Healthcare Subrogation – Fully-Insured Plans
Plans that are funded by insurance companies may be subject to state laws that regulate the industry. If a plan is funded through insurance purchased by the employer or union, it will be treated as any other group health insurer for determining whether a subrogation claim is enforceable. These plans are routinely subjected to laws which may limit an insurer’s right to subrogation, or may limit or eliminate the insurer’s recovery opportunity. State laws which regulate insurance and limit a fully-insured plan’s recovery rights include the made-whole doctrine, the common fund doctrine, and anti-subrogation statutes.

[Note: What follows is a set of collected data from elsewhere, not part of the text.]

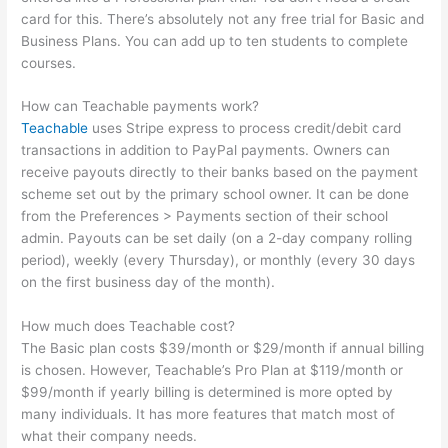
card for this. There’s absolutely not any free trial for Basic and
Business Plans. You can add up to ten students to complete
courses.
How can Teachable payments work?
Teachable
uses Stripe express to process credit/debit card
transactions in addition to PayPal payments. Owners can
receive payouts directly to their banks based on the payment
scheme set out by the primary school owner. It can be done
from the Preferences > Payments section of their school
admin. Payouts can be set daily (on a 2-day company rolling
period), weekly (every Thursday), or monthly (every 30 days
on the first business day of the month).
How much does Teachable cost?
The Basic plan costs $39/month or $29/month if annual billing
is chosen. However, Teachable’s Pro Plan at $119/month or
$99/month if yearly billing is determined is more opted by
many individuals. It has more features that match most of
what their company needs.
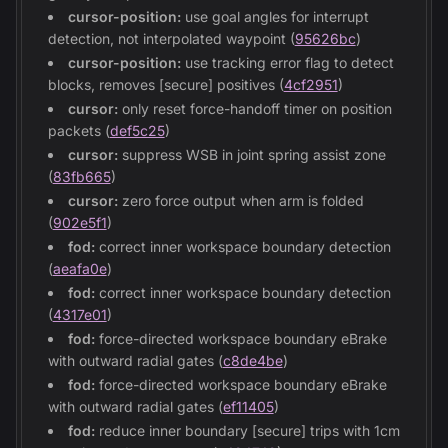
cursor-position:
use goal angles for interrupt
detection, not interpolated waypoint (
95626bc
)
cursor-position:
use tracking error flag to detect
blocks, removes [secure] positives (
4cf2951
)
cursor:
only reset force-handoff timer on position
packets (
def5c25
)
cursor:
suppress WSB in joint spring assist zone
(
83fb665
)
cursor:
zero force output when arm is folded
(
902e5f1
)
fod:
correct inner workspace boundary detection
(
aeafa0e
)
fod:
correct inner workspace boundary detection
(
4317e01
)
fod:
force-directed workspace boundary eBrake
with outward radial gates (
c8de4be
)
fod:
force-directed workspace boundary eBrake
with outward radial gates (
ef11405
)
fod:
reduce inner boundary [secure] trips with 1cm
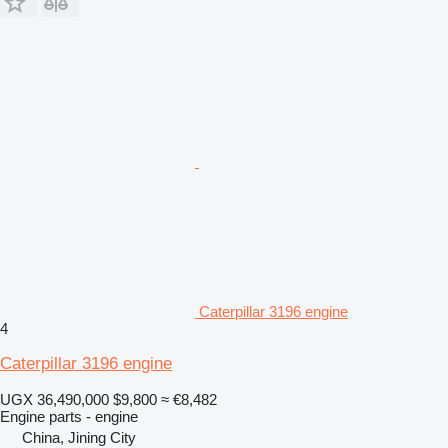
Caterpillar 3196 engine
4
Caterpillar 3196 engine
UGX 36,490,000
$9,800
≈ €8,482
Engine parts - engine
China, Jining City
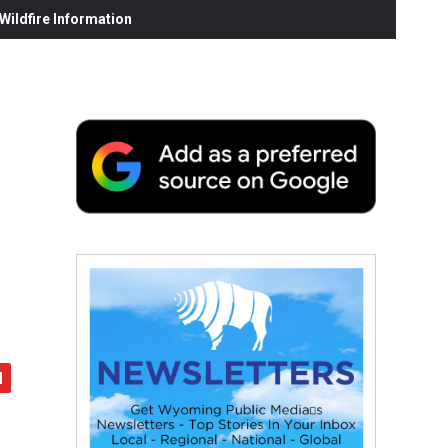
ildfire Information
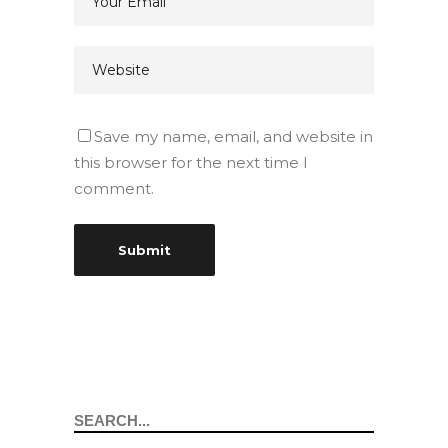
Save my name, email, and website in
this browser for the next time I
comment.
Search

Although non-ERISA plans do not enjoy the benefit of ERISA preemption and may be subject to state laws, there remain significant recovery opportunities for an insurer or fully-insured payer who provides health care benefits to plans and participants in several jurisdictions.
Already Have a Subrogation Program?
Although many payors already have subrogation programs, most are focused on recovering medical costs related to automobile incidents, duplicative payments and slip-and-fall matters. Very few health plans have programs that include a focus on high cost specialized claims. Expenses related to defective medical devices, dangerous pharmaceuticals and toxic exposures are among the most costly and undetected claims.
The Schwarz Mongeluzzi Solution
When it comes to healthcare subrogation, Schwarz Mongeluzzi Law operates at the unique intersection of law and technology. We are true innovators in healthcare subrogation—providing our clients with state-of-the-art systems and approaches. We supplement innovation with knowledgeable and experienced attorneys, enabling payors and plans to obtain significant recoveries from previously unidentified claims in the areas of dangerous pharmaceuticals, faulty medical devices and toxic exposures.
- Healthcare payors and plans benefit from our proprietary and sophisticated claims analysis technology. Using a payor’s own claims data, this technology quickly, efficiently and effectively identifies previously unknown third-party claims with subrogation or recovery potential.
- The attorneys of Schwarz Mongeluzzi Law have extensive experience in healthcare subrogation and complex product liability litigation. We offer the resources and scope of a national firm.
- At Schwarz Mongeluzzi Law, we have a proven process for pursuing recoveries. Our approach is designed to minimize the time and effort required of a payor—while maximizing the recovery and revenue opportunities for our health plan and payor clients.
No Recovery—No Fee
All subrogation cases are supported on a contingent fee. Health plans and payors do not pay a fee or costs associated with investigating or litigating a claim unless and until there is a recovery.